4 thoughts on “Social Conflict, Original Sin, and the Libertarian Ideal

  1. nokareon

    Your analogy strikes deep to the heart of the progenitor narrative of the entire Bible. In the beginning, God himself walked with humanity, and this direct knowledge of him was the Good for humanity, the standard of good and evil. However, the significance encoded in the symbol of humanity seizing the fruit of the tree of the knowledge of good and evil is the declaration that humankind would be a law unto itself—its own determiner of what is good and what is evil. From Nimrod to Augustus, Nazi Germany to mass school shootings, this seizure of autonomy and self-aggrandizement has played out throughout history over and over again to detrimental effect in every society.
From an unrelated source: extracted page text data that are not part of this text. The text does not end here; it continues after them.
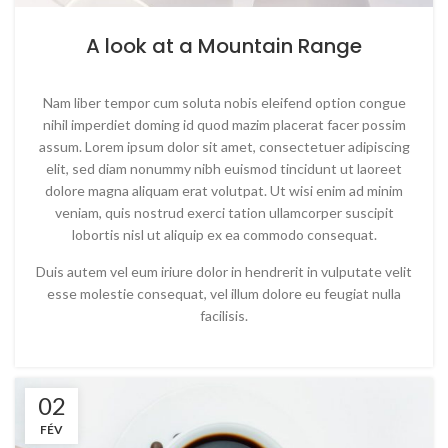
A look at a Mountain Range
Nam liber tempor cum soluta nobis eleifend option congue
nihil imperdiet doming id quod mazim placerat facer possim
assum. Lorem ipsum dolor sit amet, consectetuer adipiscing
elit, sed diam nonummy nibh euismod tincidunt ut laoreet
dolore magna aliquam erat volutpat. Ut wisi enim ad minim
veniam, quis nostrud exerci tation ullamcorper suscipit
lobortis nisl ut aliquip ex ea commodo consequat.
Duis autem vel eum iriure dolor in hendrerit in vulputate velit
esse molestie consequat, vel illum dolore eu feugiat nulla
facilisis.
02
FÉV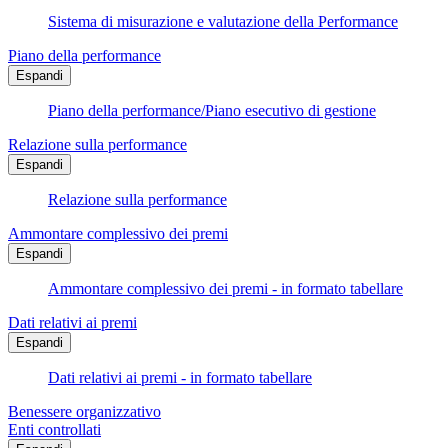
Sistema di misurazione e valutazione della Performance
Piano della performance
Espandi
Piano della performance/Piano esecutivo di gestione
Relazione sulla performance
Espandi
Relazione sulla performance
Ammontare complessivo dei premi
Espandi
Ammontare complessivo dei premi - in formato tabellare
Dati relativi ai premi
Espandi
Dati relativi ai premi - in formato tabellare
Benessere organizzativo
Enti controllati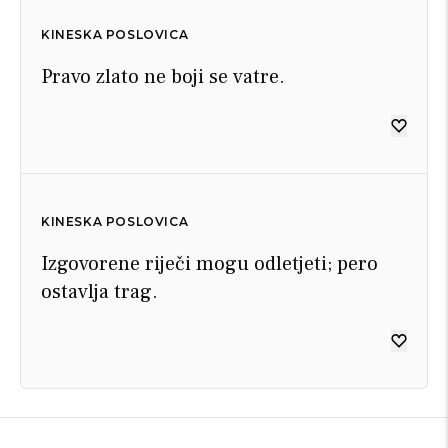
KINESKA POSLOVICA
Pravo zlato ne boji se vatre.
KINESKA POSLOVICA
Izgovorene riječi mogu odletjeti; pero
ostavlja trag.
KINESKA POSLOVICA
KINESKA POSLOVICA
KINESKA POSLOVICA
KINESKA POSLOVICA
KINESKA POSLOVICA
KINESKA POSLOVICA
KINESKA POSLOVICA
KINESKA POSLOVICA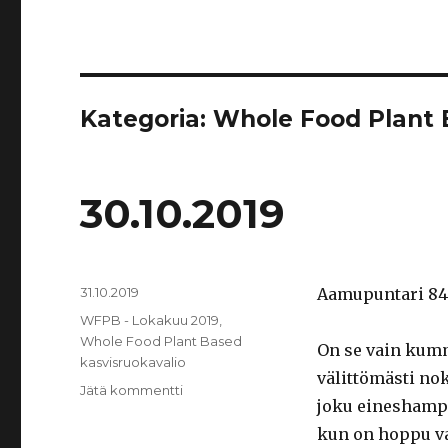
Kategoria: Whole Food Plant 
30.10.2019
Julkaistu
31.10.2019
Aamupuntari 84
Kategoriat
WFPB - Lokakuu 2019
,
Whole Food Plant Based
On se vain kumm
kasvisruokavalio
välittömästi nok
artikkeliin
Jätä kommentti
joku eineshamp
30.10.2019
kun on hoppu vai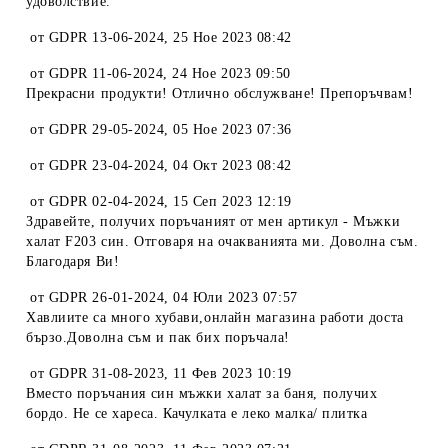
удоволствие.
от
GDPR 13-06-2024
,
25 Ное 2023 08:42
от
GDPR 11-06-2024
,
24 Ное 2023 09:50
Прекрасни продукти! Отлично обслужване! Препоръчвам!
от
GDPR 29-05-2024
,
05 Ное 2023 07:36
от
GDPR 23-04-2024
,
04 Окт 2023 08:42
от
GDPR 02-04-2024
,
15 Сеп 2023 12:19
Здравейте, получих поръчаният от мен артикул - Мъжки
халат F203 син. Отговаря на очакванията ми. Доволна съм.
Благодаря Ви!
от
GDPR 26-01-2024
,
04 Юли 2023 07:57
Хавлиите са много хубави,онлайн магазина работи доста
бързо.Доволна съм и пак бих поръчала!
от
GDPR 31-08-2023
,
11 Фев 2023 10:19
Вместо поръчания син мъжки халат за баня, получих
бордо. Не се хареса. Качулката е леко малка/ плитка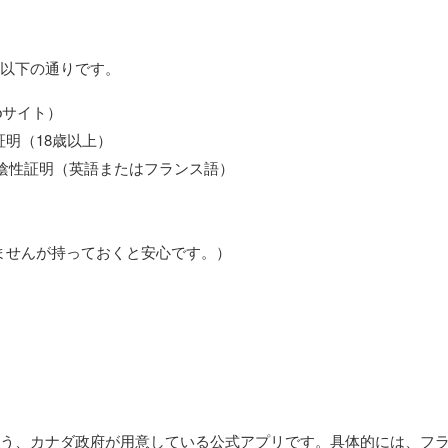
は以下の通りです。
ebサイト）
明（18歳以上）
の陰性証明（英語またはフランス語）
ませんが持っておくと安心です。）
えるよう、カナダ政府が用意している公式アプリです。具体的には、フ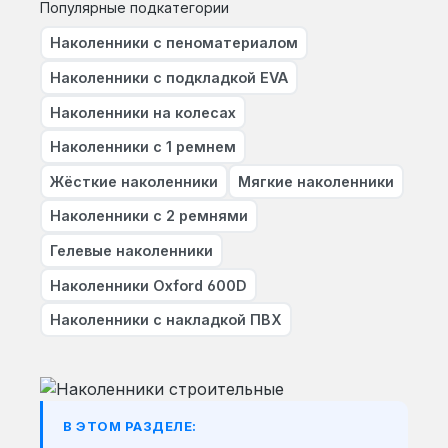
Популярные подкатегории
Наколенники с пеноматериалом
Наколенники с подкладкой EVA
Наколенники на колесах
Наколенники с 1 ремнем
Жёсткие наколенники
Мягкие наколенники
Наколенники с 2 ремнями
Гелевые наколенники
Наколенники Oxford 600D
Наколенники с накладкой ПВХ
В ЭТОМ РАЗДЕЛЕ: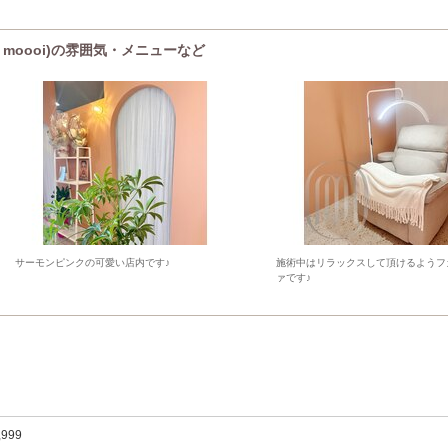
ty moooi)の雰囲気・メニューなど
サーモンピンクの可愛い店内です♪
施術中はリラックスして頂けるようフ
ァです♪
,999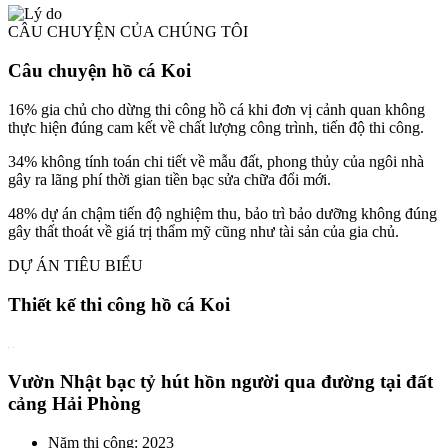
CÂU CHUYỆN CỦA CHÚNG TÔI
Câu chuyện hồ cá Koi
16% gia chủ cho dừng thi công hồ cá khi đơn vị cảnh quan không
thực hiện đúng cam kết về chất lượng công trình, tiến độ thi công.
34% không tính toán chi tiết về mẫu đất, phong thủy của ngôi nhà
gây ra lãng phí thời gian tiền bạc sửa chữa đổi mới.
48% dự án chậm tiến độ nghiệm thu, bảo trì bảo dưỡng không đúng
gây thất thoát về giá trị thẩm mỹ cũng như tài sản của gia chủ.
DỰ ÁN TIÊU BIỂU
Thiết kế thi công hồ cá Koi
Vườn Nhật bạc tỷ hút hồn người qua đường tại đất
cảng Hải Phòng
Năm thi công: 2023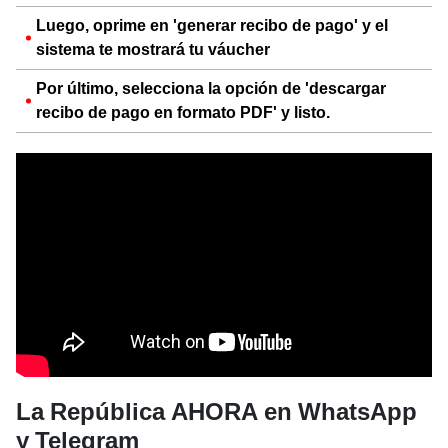
Luego, oprime en 'generar recibo de pago' y el
sistema te mostrará tu váucher
Por último, selecciona la opción de 'descargar
recibo de pago en formato PDF' y listo.
La República AHORA en WhatsApp
y Telegram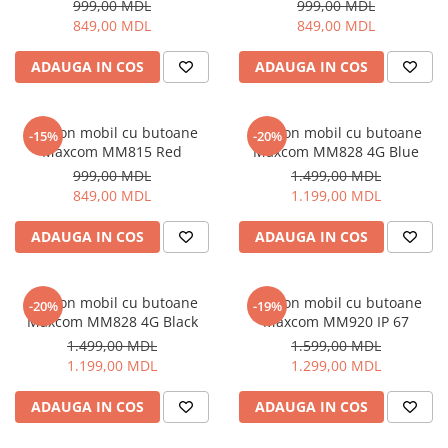
999,00 MDL
999,00 MDL
849,00 MDL
849,00 MDL
ADAUGA IN COS
ADAUGA IN COS
Telefon mobil cu butoane
Telefon mobil cu butoane
-15%
-20%
Maxcom MM815 Red
Maxcom MM828 4G Blue
999,00 MDL
1.499,00 MDL
849,00 MDL
1.199,00 MDL
ADAUGA IN COS
ADAUGA IN COS
Telefon mobil cu butoane
Telefon mobil cu butoane
-20%
-19%
Maxcom MM828 4G Black
Maxcom MM920 IP 67
1.499,00 MDL
1.599,00 MDL
1.199,00 MDL
1.299,00 MDL
ADAUGA IN COS
ADAUGA IN COS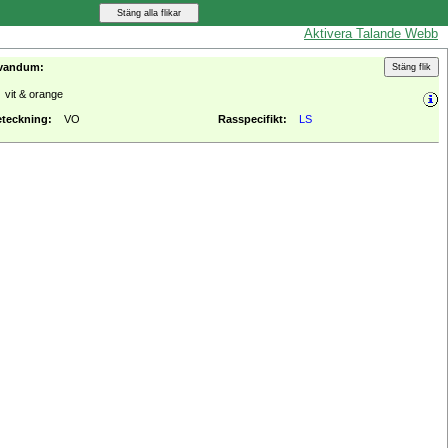
Aktivera Talande Webb
vandum:
vit & orange
teckning:
VO
Rasspecifikt:
LS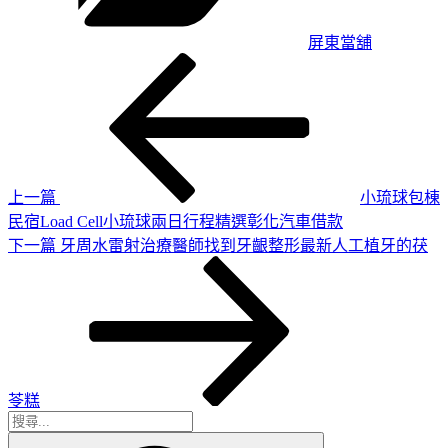
屏東當舖
上
文
一
章
篇
導
文
章
覽
上一篇
小琉球包棟
民宿Load Cell小琉球兩日行程精選彰化汽車借款
下
下一篇
牙周水雷射治療醫師找到牙齦整形最新人工植牙的茯
一
篇
文
章
苓糕
搜
搜
尋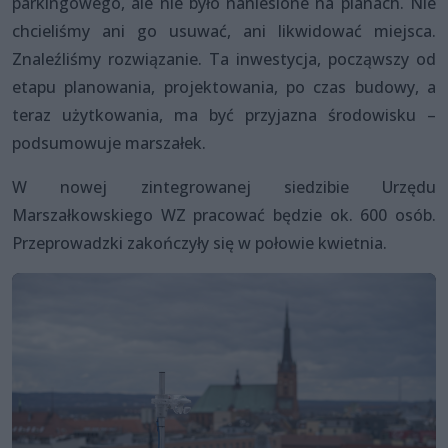
parkingowego, ale nie było naniesione na planach. Nie
chcieliśmy ani go usuwać, ani likwidować miejsca.
Znaleźliśmy rozwiązanie. Ta inwestycja, począwszy od
etapu planowania, projektowania, po czas budowy, a
teraz użytkowania, ma być przyjazna środowisku –
podsumowuje marszałek.
W nowej zintegrowanej siedzibie Urzędu
Marszałkowskiego WZ pracować będzie ok. 600 osób.
Przeprowadzki zakończyły się w połowie kwietnia.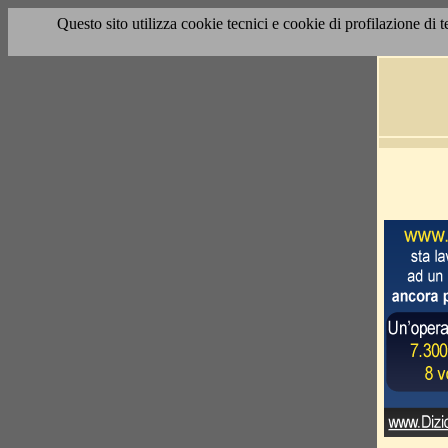
Questo sito utilizza cookie tecnici e cookie di profilazione di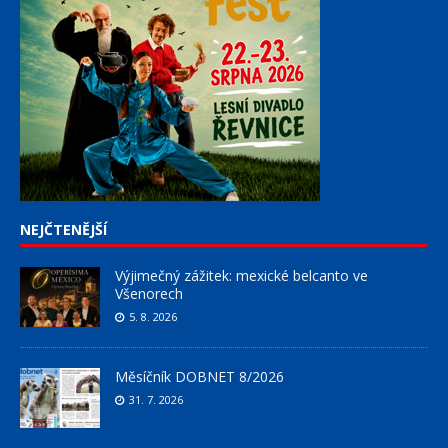
NEJČTENĚJŠÍ
Výjimečný zážitek: mexické belcanto ve
Všenorech
5. 8. 2026
Měsíčník DOBNET 8/2026
31. 7. 2026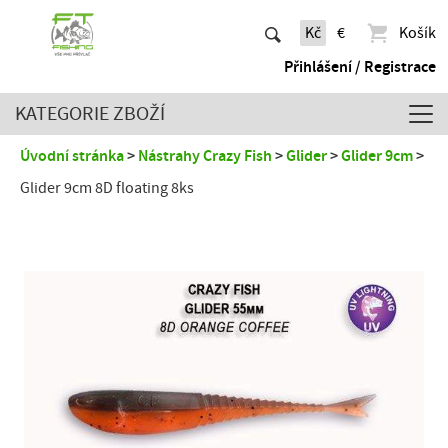
Kč
€
Košík
Přihlášení / Registrace
KATEGORIE ZBOŽÍ
Úvodní stránka
Nástrahy Crazy Fish
Glider
Glider 9cm
Glider 9cm 8D floating 8ks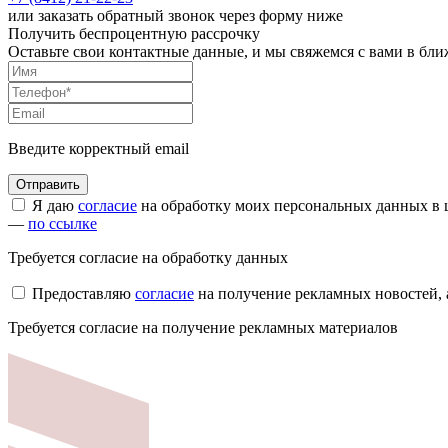
или заказать обратный звонок через форму ниже
Получить беспроцентную рассрочку
Оставьте свои контактные данные, и мы свяжемся с вами в бл
Введите корректный email
Я даю
согласие
на обработку моих персональных данных в ц
—
по ссылке
Требуется согласие на обработку данных
Предоставляю
согласие
на получение рекламных новостей,
Требуется согласие на получение рекламных материалов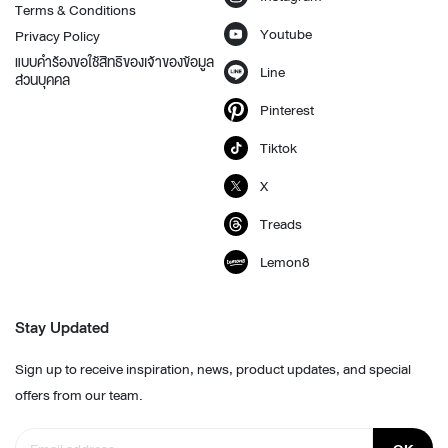
Terms & Conditions
Youtube
Privacy Policy
แบบคำร้องขอใช้สิทธิของเจ้าของข้อมูล
Line
ส่วนบุคคล
Pinterest
Tiktok
X
Treads
Lemon8
Stay Updated
Sign up to receive inspiration, news, product updates, and special
offers from our team.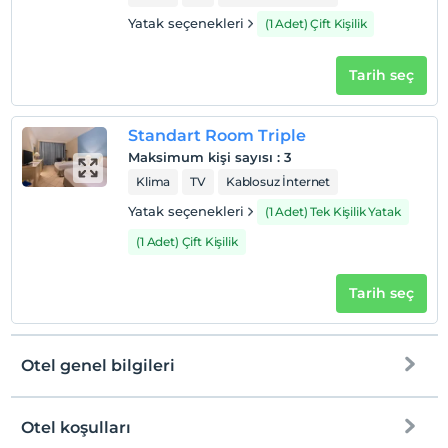
Yatak seçenekleri
(1 Adet) Çift Kişilik
Tarih seç
Standart Room Triple
Maksimum kişi sayısı
:
3
Klima
TV
Kablosuz İnternet
Yatak seçenekleri
(1 Adet) Tek Kişilik Yatak
(1 Adet) Çift Kişilik
Tarih seç
Otel genel bilgileri
Otel koşulları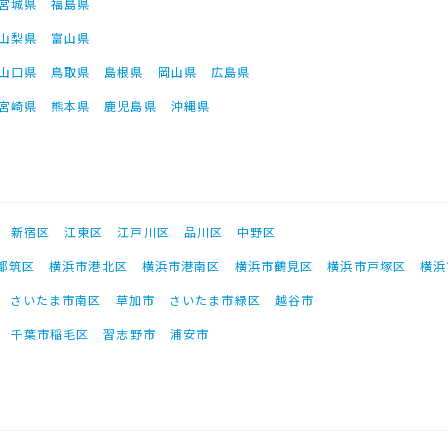
宮城県
福島県
山梨県
富山県
山口県
鳥取県
島根県
岡山県
広島県
宮崎県
熊本県
鹿児島県
沖縄県
新宿区
江東区
江戸川区
品川区
中野区
都筑区
横浜市港北区
横浜市港南区
横浜市鶴見区
横浜市戸塚区
横浜
さいたま市南区
草加市
さいたま市緑区
越谷市
千葉市稲毛区
習志野市
浦安市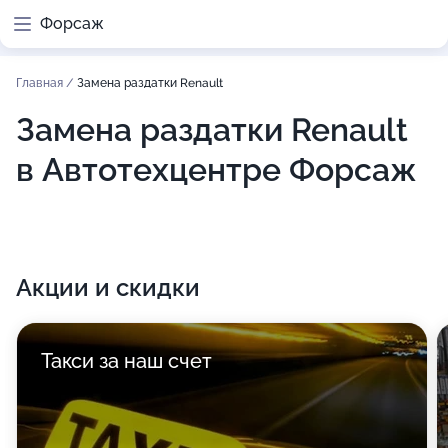
Форсаж
Главная
/
Замена раздатки Renault
Замена раздатки Renault
в Автотехцентре Форсаж
Акции и скидки
Такси за наш счет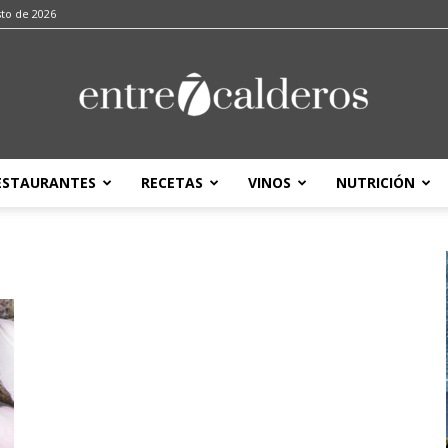
sto de 2026
ESTAURANTES
RECETAS
VINOS
NUTRICIÓN
entre7calderos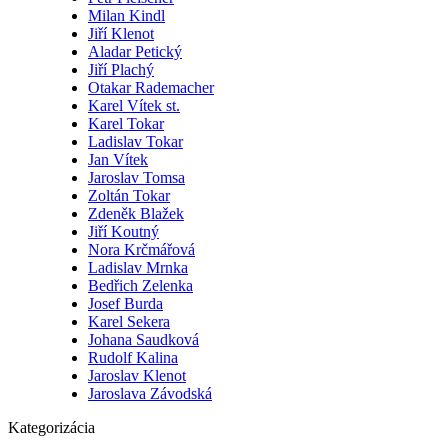
Milan Kindl
Jiří Klenot
Aladar Petický
Jiří Plachý
Otakar Rademacher
Karel Vítek st.
Karel Tokar
Ladislav Tokar
Jan Vítek
Jaroslav Tomsa
Zoltán Tokar
Zdeněk Blažek
Jiří Koutný
Nora Krčmářová
Ladislav Mrnka
Bedřich Zelenka
Josef Burda
Karel Sekera
Johana Saudková
Rudolf Kalina
Jaroslav Klenot
Jaroslava Závodská
Kategorizácia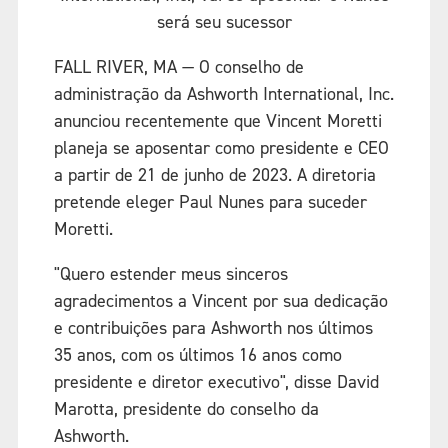
será seu sucessor
FALL RIVER, MA — O conselho de
administração da Ashworth International, Inc.
anunciou recentemente que Vincent Moretti
planeja se aposentar como presidente e CEO
a partir de 21 de junho de 2023. A diretoria
pretende eleger Paul Nunes para suceder
Moretti.
"Quero estender meus sinceros
agradecimentos a Vincent por sua dedicação
e contribuições para Ashworth nos últimos
35 anos, com os últimos 16 anos como
presidente e diretor executivo", disse David
Marotta, presidente do conselho da
Ashworth.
    I wonder if you would assent to calling freedom in Christ—the freedom from simply doing what one wants to the freedom to do as one ought—a type of *virtue ethics*. I find that conceiving of Christian living as a mode of virtue ethics, like a cruciformed Aristotelean Nicomachean Ethics, is a very profitable approach for a Christian’s vocation as a pocket of new creation on the earth.


  2. Dick Hotchkiss

    Dear Ifaqtheology (Ron Highfield?)

    I was sorry to read of your chagrin regarding this topic, but I do absolutely share your frustrations (putting it mildly), and agree wholeheartedly. One wondered if you had by any chance read the 19th century Chamber’s essay entitled “Progress and Stability”. It kind of talks about this aspect of society in a Ruskin ‘Five Lamps’ manner. The needfulness of (ancient) happiness and where it comes from, and our place in a ‘civilized society’. But more poignantly, have you read Bishop RC Ryle’s book “Holiness” chapter one entitled “Sin”. I can find no other better… Please have a look if possible and let me know what you feel? This book is described as the second best book ever written, and I cannot disagree. And almost finally, chapters 1-5 incl. of Carl Gustav Jung’s 1959 (English) “Aion”. Part 2 Vol 9 Collected Works. See the last two paragraphs of chapter 5 if nothing else (unfortunately I can’t quote them) but Jung explains what can go wrong with ‘free will’: he particularly mentions “the will” , “the self” and the important process of “individuation”. These first five chapters are a ‘tour de force’ of historical Christian pseudo-psychology that in no way compromises God or Christ, as many uneducated folks claim. It is my personal belief that Jung was a believer, quoting scripture frequently he never criticises it, and even apologizes several times. I don’t agree with the syzygy concept (it is unecessarily complicated) but I can fully appreciate where it comes from and how useful it is. I do however agree with what he says about “the world being torn into opposing halves” not the least of which because Jesus said that was his own mission (viz. “I come not to bring peace, but emnity between…”). Best Regards Dr J Smalhouse


    1. ifaqtheology Post author

      Dr Smalhouse:

      Thank you for this intelligent and well-informed comment! I have to admit that I have never read the Chambers essay. But I shall! I will also note the other works, and as I gain access, take a look.

      Ron H


  3. Dick Hotchkiss

    Dear Sir Please forgive me, I’ve misquoted a reference, the correct book is-

    Chambers’s, Papers for the People. Edinburgh (publ. CHAMBERS) 1850. Vols 1-5. Vol 1. Essay 4 “Education Of The Citizen”. (topic as quoted, progress, order and stability).

    I have been been able to find this digitally available free on-line. And believe it might serve you. Regards &c.